Since when do voting and athletics mix?

By Molly Humiston

Contributing Writer

Despite my minor in political science and broad daily readings of politically oriented news, I am not a political person. I do not talk politics and if the subject comes up, I remain a neutral contributor, if I contribute at all. Often, I prefer to listen. In the months leading up to the election, my social media feeds have become inundated with political views and peers imploring their followers to vote. These posts swept away almost every other non-political post to the point that I already knew what tapping into Instagram would reveal.

Woven into my mix of friends are the accounts of student-athlete organizations on campus, including SAAC, the Student-Athlete Advisory Committee, which acts as a connection point between the teams on campus, the college, and the NCAA. It came as no surprise when SAAC began to advocate for voting, but their message made me bristle: provide the necessary information for student-athletes, their audience, to register and ultimately vote with an aim of having all student-athletes do so.

Athletes run on competition.

Competing to win is a rallying point, a motivator, and so, with a politically oriented post at my fingertips, naturally it seemed as though SAAC had laid the grounds to compete amongst ourselves in voter turnout. Why not motivate a base of young voters who, in broad terms of young voters, do not vote, by making it a competition?

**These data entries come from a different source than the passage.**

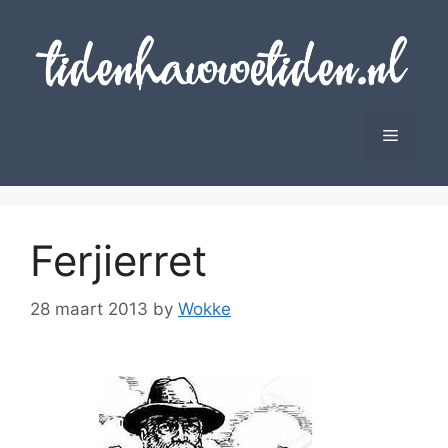
Skip
to
content
Menu
Ferjierret
28 maart 2013
by
Wokke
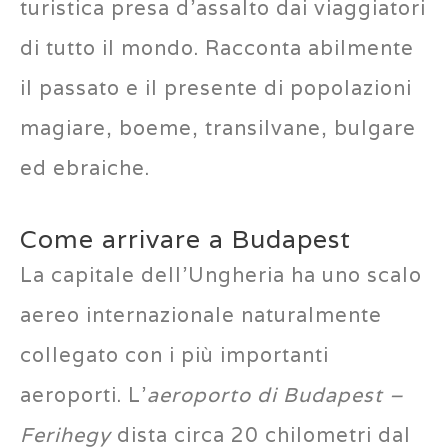
turistica presa d’assalto dai viaggiatori
di tutto il mondo. Racconta abilmente
il passato e il presente di popolazioni
magiare, boeme, transilvane, bulgare
ed ebraiche.
Come arrivare a Budapest
La capitale dell’Ungheria ha uno scalo
aereo internazionale naturalmente
collegato con i più importanti
aeroporti. L’
aeroporto di Budapest –
Ferihegy
dista circa 20 chilometri dal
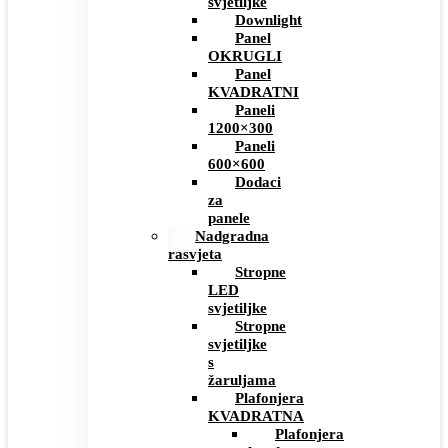
svjetiljke
Downlight
Panel
OKRUGLI
Panel
KVADRATNI
Paneli
1200×300
Paneli
600×600
Dodaci
za
panele
Nadgradna
rasvjeta
Stropne
LED
svjetiljke
Stropne
svjetiljke
s
žaruljama
Plafonjera
KVADRATNA
Plafonjera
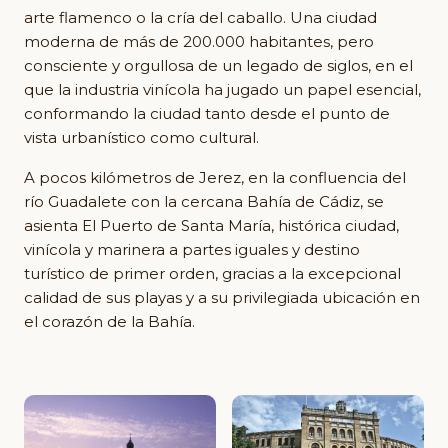
arte flamenco o la cría del caballo. Una ciudad
moderna de más de 200.000 habitantes, pero
consciente y orgullosa de un legado de siglos, en el
que la industria vinícola ha jugado un papel esencial,
conformando la ciudad tanto desde el punto de
vista urbanístico como cultural.
A pocos kilómetros de Jerez, en la confluencia del
río Guadalete con la cercana Bahía de Cádiz, se
asienta El Puerto de Santa María, histórica ciudad,
vinícola y marinera a partes iguales y destino
turístico de primer orden, gracias a la excepcional
calidad de sus playas y a su privilegiada ubicación en
el corazón de la Bahía.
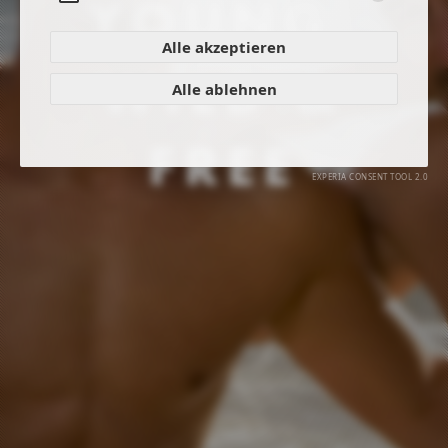
Aufklappen
Alle akzeptieren
Alle ablehnen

Over the months, SAAC has followed the lead of our conference, the Northeast-10 (NE-10), in their campaign to #EMBRACEyourVOTE. The campaign provides all of the necessary links to equip student-athletes with the ability to learn how to register, how to do so, and how to vote. The depth of information is admirable because it allows for student-athletes to skip the pains of setting aside time to gather the information for themselves, which is cited as a deterrent for young voters, an opportunity cost, of sorts, where our already laden schedules make itdifficult to make the time to do something else.

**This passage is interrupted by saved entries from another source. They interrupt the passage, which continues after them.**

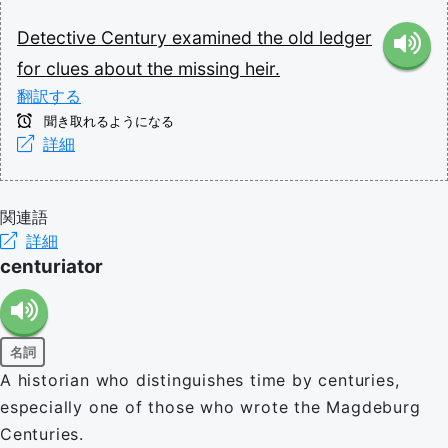
Detective
Century
examined
the
old
ledger
for
clues
about
the
missing
heir.
翻訳する
聞き取れるようになる
詳細
関連語
詳細
centuriator
名詞
A historian who distinguishes time by centuries,
especially one of those who wrote the Magdeburg
Centuries.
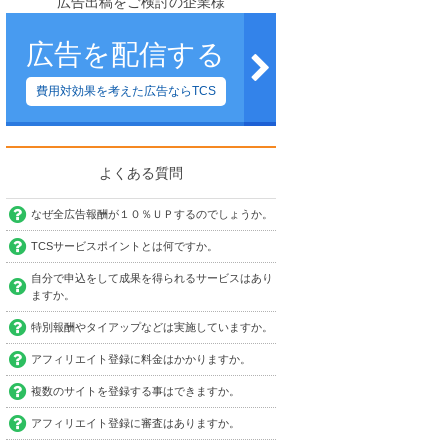
広告出稿をご検討の企業様
広告を配信する
費用対効果を考えた広告ならTCS
よくある質問
なぜ全広告報酬が１０％ＵＰするのでしょうか。
TCSサービスポイントとは何ですか。
自分で申込をして成果を得られるサービスはあり
ますか。
特別報酬やタイアップなどは実施していますか。
アフィリエイト登録に料金はかかりますか。
複数のサイトを登録する事はできますか。
アフィリエイト登録に審査はありますか。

In seeing the SAAC initiative to equip student-athletes with the tools to have their vote counted this coming November, and as a non-political person, my own competitive side pushed back against the idea of turning a highly personal decision, voting, into a competition. While these posts never contained a particular orientation or slant toward one candidate or another, at a liberal college, we all know who that vote is for. This election is weighted so heavily because of the two candidates on the ballot and every unknown that hangs in the balance of political turmoil.

With this in mind, I sought to understand the initiative from its origin rather than simply through social media. I spoke with my team’s own representative, fellow senior, and SAAC secretary, Shelagh (Shay) Fluharty, who noted that the intent of the initiative was not at all a competition with the acknowledgement that, for various reasons, not every student-athlete, or student, for that matter, will be able to register and/or to vote. The intent was to simply provide the information, the sense of competition was all mine.

Fluharty directed me to the co-vice president of SAAC, senior member of the Men’s Ice Hockey team, Ethan Hen- drickson, who helped lead the voting initiative on campus. Our conversation emphasized and expanded on the notes Fluharty had already provided, but Hendrickson added a new layer in noting that he didn’t care enough to vote in the previous presidential election, but had he been provided the information to do so he might have.

This is a sentiment that I believe many of us can understand. If the hurdle of learning how to register and to vote is removed, we can focus on the act itself and what the candidates stand to offer. Hendrickson led an initiative around voting to help make it possible for student-athletes to care. If we care collectively, both on campus and across campuses, then our voice is amplified through our right to vote.

If all of us categorized under the broad term of “young people” vote, we wield substantial political power. According to an NPR piece, “Millennials and some members of Gen Z comprise 37% of eligible voters, roughly the same share of the electorate that baby boomers and pre-boomers make up.”

I am not a political person and I bristled at yet another group telling me that I should vote, but SAAC did what many of my friends did not, which was to enable the act through providing the information to vote.

Molly Humiston ’21 is a MJD major with a Political Science minor who plays on the Saint Michael’s Field Hockey team.